Professional violinists have been blind tested to see if they can discern between a Stradivarius and a modern violin. They couldn't.
Dr. N. Ramanjaneyalu and research assistants conducted a carefully controlled, peer reviewed blind testing in 2013 to see if consumers can tell the difference between Coke and Pepsi. They can't.
Non professional wine consumers are tested to see if they can discern cheap from expensive wine. They can't.
https://www.forbes.com/sites/thomaspellechia/2019/02/05/a-new-study-asks-answers-the-question-does-blind-wine-tasting-work/#4aa5fb442eabNow the last one regarding wine discrimination is very interesting. Researchers have studied the differences in the abilities of professional sommeliers and amateur consumers and found marked differences in the accuracy of their discernment abilities. Different parts of the brain are activated during testing conducted with pros and amateurs. Is there a possibility that non-trained listeners could be subject to similar limitations in similar test conditions?
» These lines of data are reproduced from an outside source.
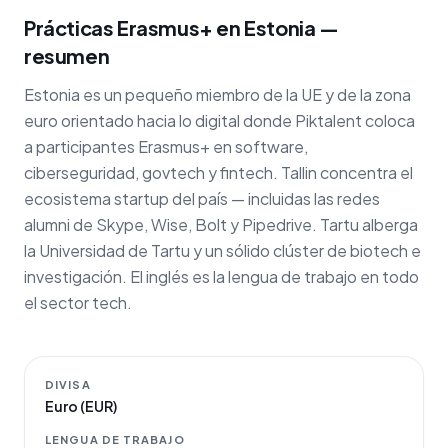
Prácticas Erasmus+ en Estonia —
resumen
Estonia es un pequeño miembro de la UE y de la zona
euro orientado hacia lo digital donde Piktalent coloca
a participantes Erasmus+ en software,
ciberseguridad, govtech y fintech. Tallin concentra el
ecosistema startup del país — incluidas las redes
alumni de Skype, Wise, Bolt y Pipedrive. Tartu alberga
la Universidad de Tartu y un sólido clúster de biotech e
investigación. El inglés es la lengua de trabajo en todo
el sector tech.
DIVISA
Euro (EUR)
LENGUA DE TRABAJO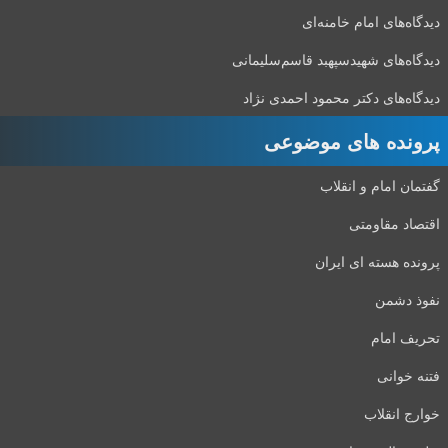
دیدگاه‌های امام خامنه‌ای
دیدگاه‌های شهید‌سپهبد قاسم‌سلیمانی
دیدگاه‌های دکتر محمود احمدی نژاد
پرونده های موضوعی
گفتمان امام و انقلاب
اقتصاد مقاومتی
پرونده هسته ای ایران
نفوذ دشمن
تحریف امام
فتنه خوانی
خوارج انقلاب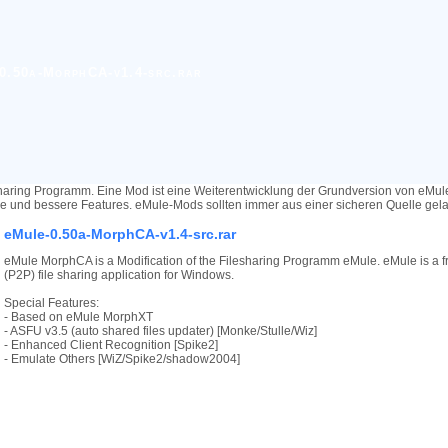
0.50a-MorphCA-v1.4-src.rar
haring Programm. Eine Mod ist eine Weiterentwicklung der Grundversion von eMu
re und bessere Features. eMule-Mods sollten immer aus einer sicheren Quelle ge
eMule-0.50a-MorphCA-v1.4-src.rar
eMule MorphCA is a Modification of the Filesharing Programm eMule. eMule is a f
(P2P) file sharing application for Windows.
Special Features:
- Based on eMule MorphXT
- ASFU v3.5 (auto shared files updater) [Monke/Stulle/Wiz]
- Enhanced Client Recognition [Spike2]
- Emulate Others [WiZ/Spike2/shadow2004]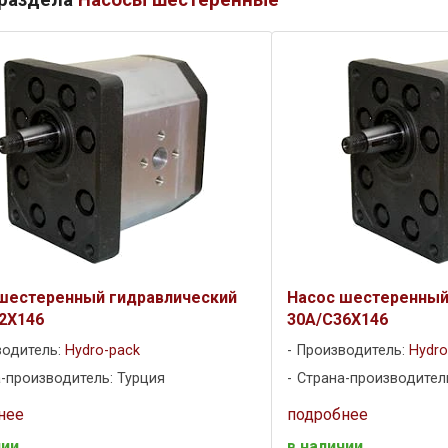
шестеренный гидравлический
Насос шестеренный
2X146
30A/C36X146
водитель:
Hydro-pack
Производитель:
Hydro
-производитель: Турция
Страна-производител
нее
подробнее
чии
в наличии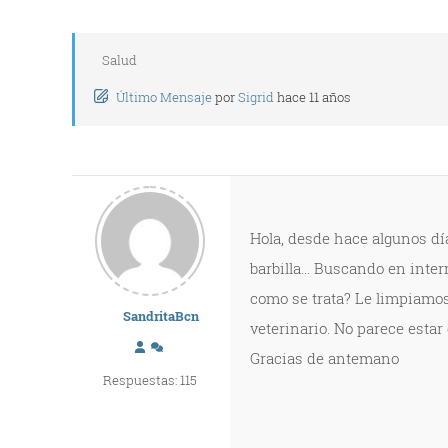
Salud
Último Mensaje
por
Sigrid
hace 11 años
Hola, desde hace algunos día
barbilla... Buscando en inter
como se trata? Le limpiamos 
SandritaBcn
veterinario. No parece estar 
Gracias de antemano
Respuestas: 115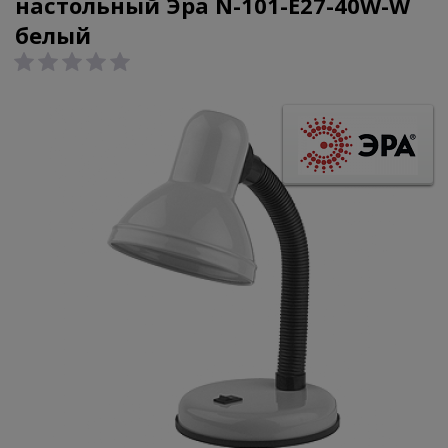
настольный Эра N-101-E27-40W-W
белый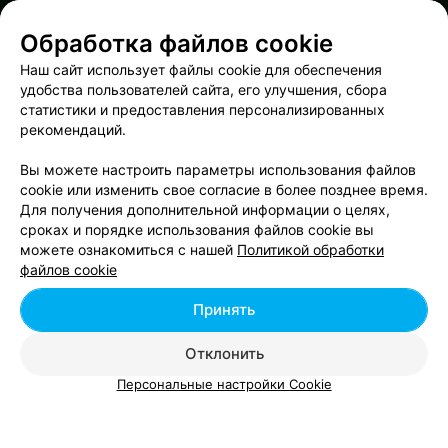
Обработка файлов cookie
Наш сайт использует файлы cookie для обеспечения
удобства пользователей сайта, его улучшения, сбора
статистики и предоставления персонализированных
ЭФФЕКТИВНАЯ РЕКЛАМА НА САЙТЕ
рекомендаций.
Вы можете настроить параметры использования файлов
cookie или изменить свое согласие в более позднее время.
Для получения дополнительной информации о целях,
сроках и порядке использования файлов cookie вы
Добавить компанию
можете ознакомиться с нашей
Политикой обработки
файлов cookie
Добавить специалиста
Принять
Отклонить
Персональные настройки Cookie
О проекте
Новости проекта
Размещение рекламы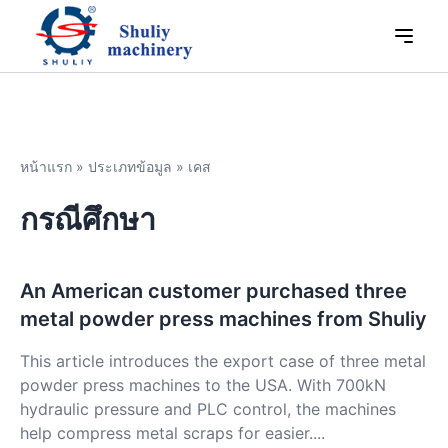
หน้าแรก
»
ประเภทข้อมูล
»
เคส
กรณีศึกษา
An American customer purchased three
metal powder press machines from Shuliy
This article introduces the export case of three metal
powder press machines to the USA. With 700kN
hydraulic pressure and PLC control, the machines
help compress metal scraps for easier....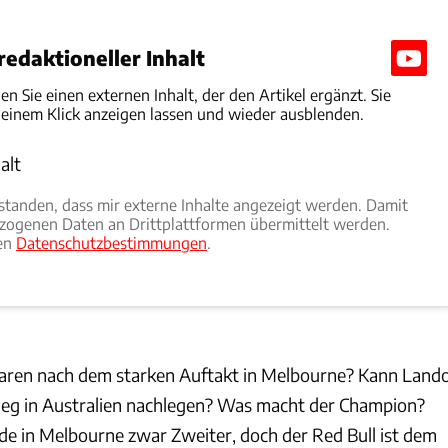
edaktioneller Inhalt
den Sie einen externen Inhalt, der den Artikel ergänzt. Sie
 einem Klick anzeigen lassen und wieder ausblenden.
alt
rlauben
rstanden, dass mir externe Inhalte angezeigt werden. Damit
ogenen Daten an Drittplattformen übermittelt werden.
ren
Datenschutzbestimmungen
.
Laren nach dem starken Auftakt in Melbourne? Kann Land
ieg in Australien nachlegen? Was macht der Champion?
 in Melbourne zwar Zweiter, doch der Red Bull ist dem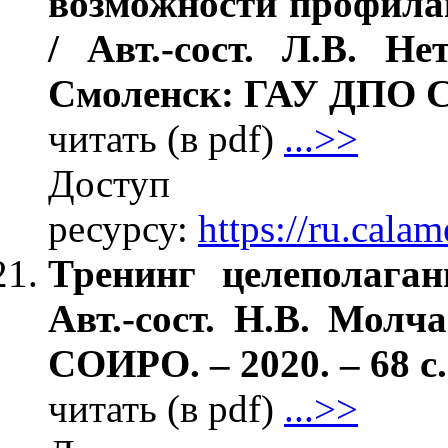
возможности профила
/ Авт.-сост. Л.В. Н
Смоленск: ГАУ ДПО СО
читать (в pdf)
...>>
Дос
ресурсу:
https://ru.cal
Тренинг целеполаган
Авт.-сост. Н.В. Мол
СОИРО. – 2020. – 68 с.
читать (в pdf)
...>>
No one would suggest there are no differences between apples and pears, different wines, coke and pepsi, and violins. There are obvious, objectively measurable differences, we just fail to discern them in testing situations.
The take away for me in all of this is that blind testing is very difficult to do correctly and results can be hard to interpret meaningfully. While it is a very useful tool in science, I suspect limitations when used to determine if listeners accurately discern differences during test conditions as they are usually constructed.